抜き差しならぬ雰囲気の中、義信傅役の飯冨兵部少輔虎昌は、信玄と義信の間に罷り出るや
「双方おやめなされ。父子喧嘩はみっとものうございます。兎も角も、勝ち鬨の儀は御曹司なくして執り行うことは出来ません。御屋形様、どうかご容赦のほどを」
ととりなして、儀式の執行を促したのであった。
傷つき、疲れ果てた軍役諸衆を引率して信玄は、夕暮れの中を帰路に就いた。
馬上の信玄に勝者の面影はなかったが、すぐに夕闇が下りて、その表情を諸衆から隠したことに、信玄は安堵した。
この表情を鏡に映して見れば、どれだけ不安が滲み出ていることであろうか。
山本勘助と典厩信繁の死は、信玄にとって公私にわたって許容の度を超した打撃であった。軍役衆が受けた打撃は今後の北進策継続にも支障を来すに相違ないであろう。
本戦を契機に義信との間に走った亀裂も、そう簡単に修復できるものとは思われなかった。
一般に、八幡原の戦いは前半は上杉の勝利、別働隊が八幡原に到着した後半は武田の勝利と評価されることが多い。また世上では戦場に最後まで居残った方が勝者であると評された。

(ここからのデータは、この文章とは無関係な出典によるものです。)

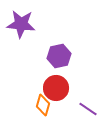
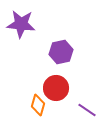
purple hexagon: moved 2 px right, 4 px up
orange diamond: moved 5 px left
purple line: moved 1 px left, 1 px down
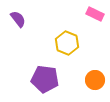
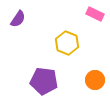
purple semicircle: rotated 72 degrees clockwise
purple pentagon: moved 1 px left, 2 px down
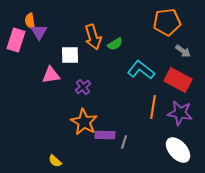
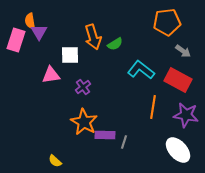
purple star: moved 6 px right, 2 px down
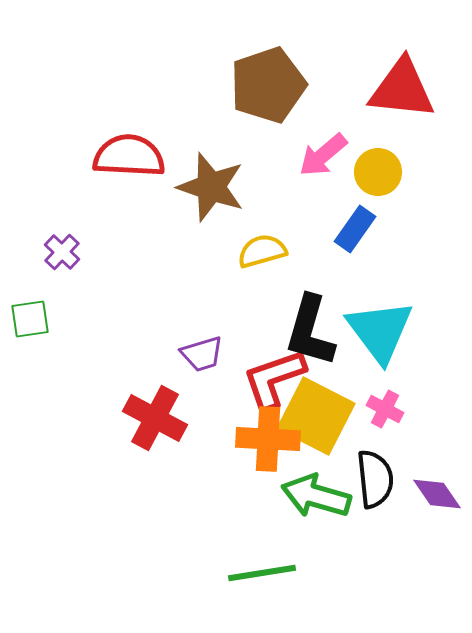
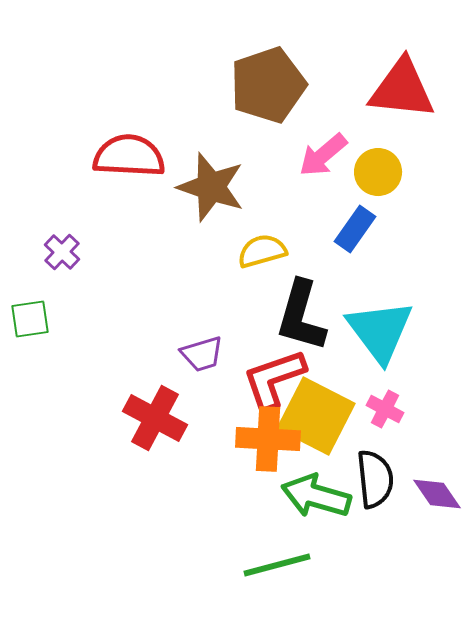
black L-shape: moved 9 px left, 15 px up
green line: moved 15 px right, 8 px up; rotated 6 degrees counterclockwise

結果としてみれば、戦域に最後まで居残ったのは甲軍であり、その意味では確かに信玄が内外に勝利を宣言する資格は十分にあり、事実そのように喧伝した。
駿河に同盟国を置き、東海道方面からの上洛が不可能であった信玄はその後も越後攻略を諦めきれなかったものか、永禄七年(一五六四)八月には生涯最後となる上杉政虎(このころには輝虎)との対陣に及んでいるが、積極的に干戈を交えることは遂になかった。
この八幡原における激戦を経て、信玄が越後攻略に見切りを付けたことは想像に難くない。

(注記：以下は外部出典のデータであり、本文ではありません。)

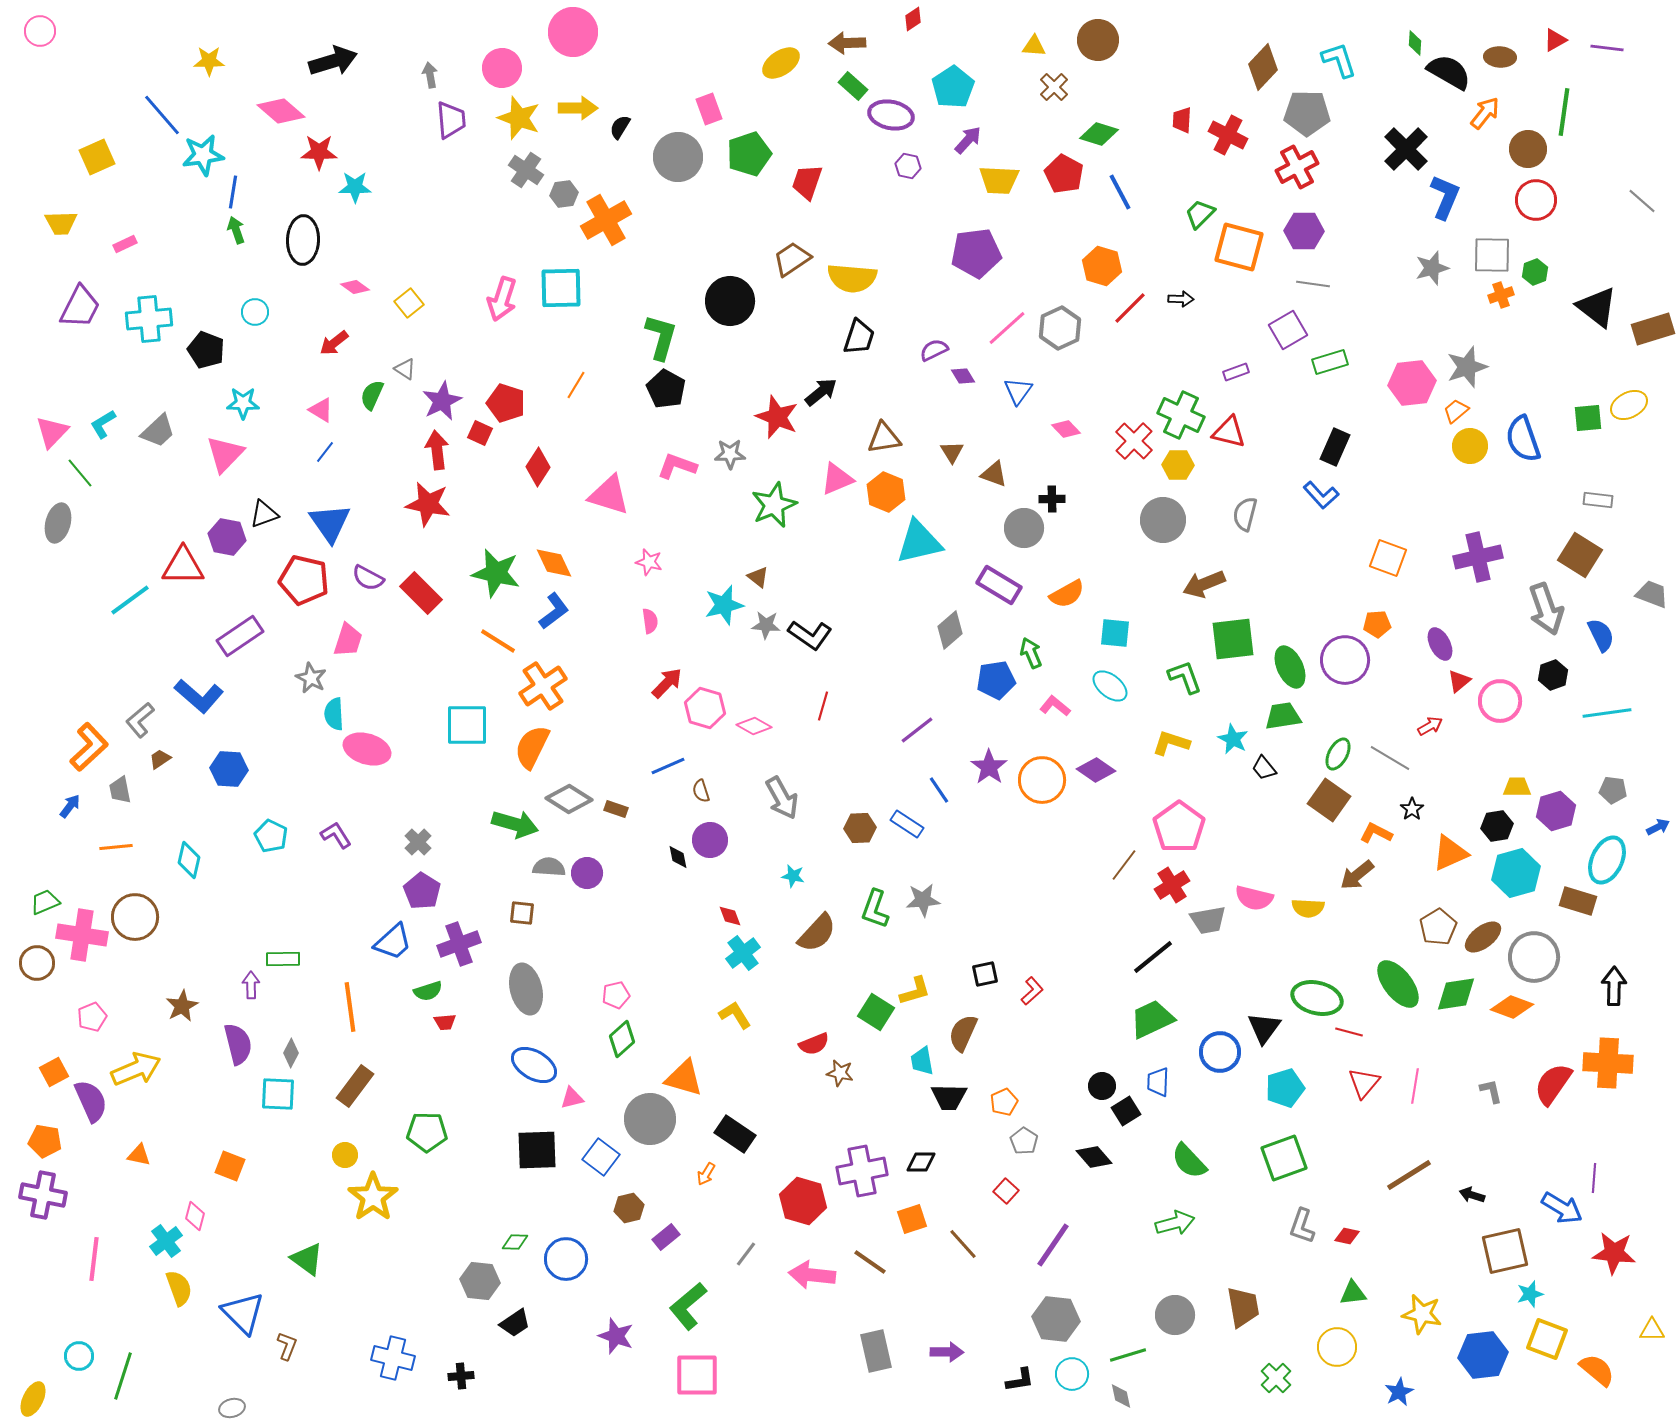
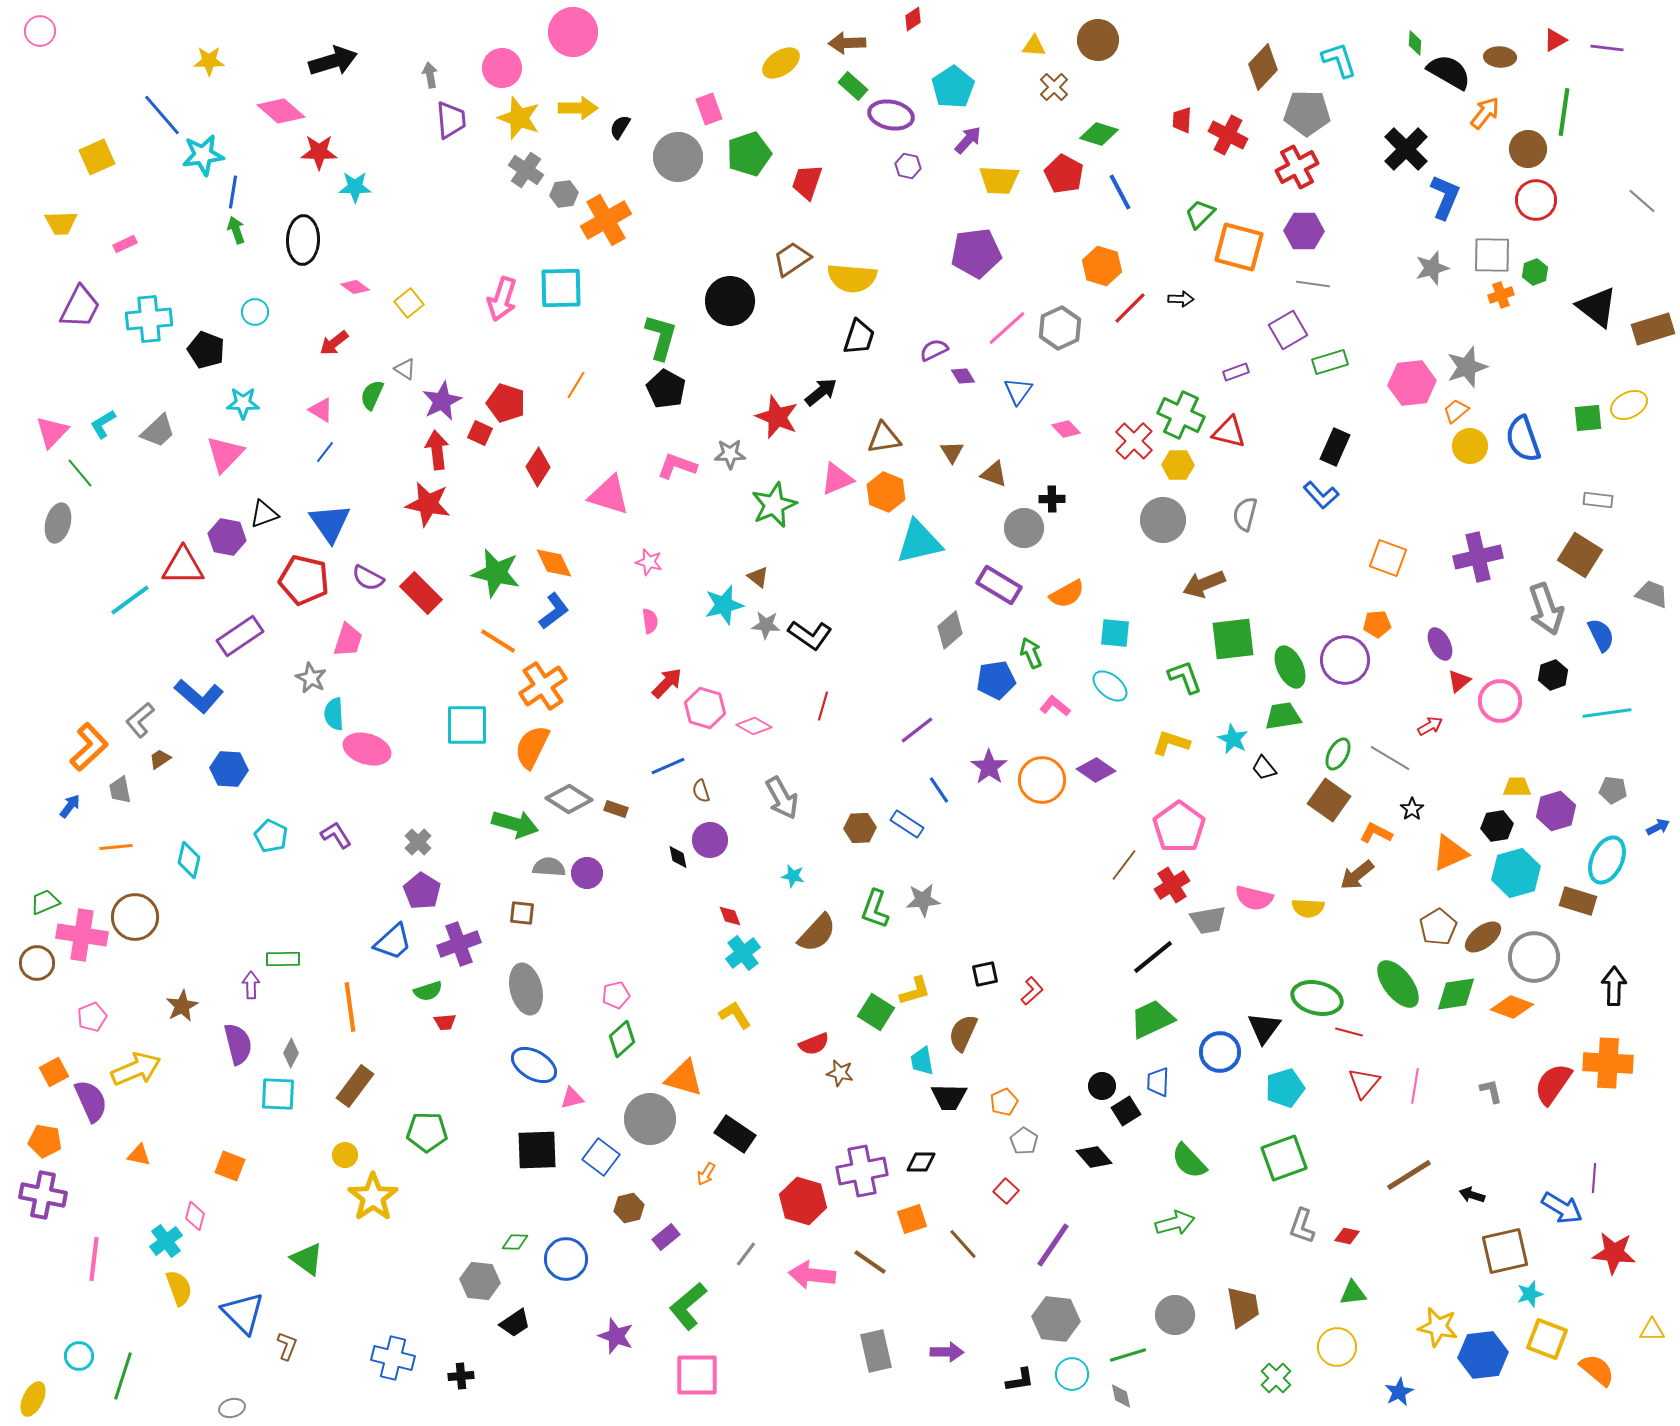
yellow star at (1422, 1314): moved 16 px right, 13 px down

その意味では政虎は本戦において越後防衛の本意を達した勝者と評することも出来ようが、上杉が関東に出兵すれば武田が北信で蠢動してこれを妨害する、という構図はその後も崩れることがなく、政虎にとっても不満の残る結果に終わったことは間違いない。
その後の戦国史に多大な影響を残した本戦は、やはり両者痛み分けと評するべきであろう。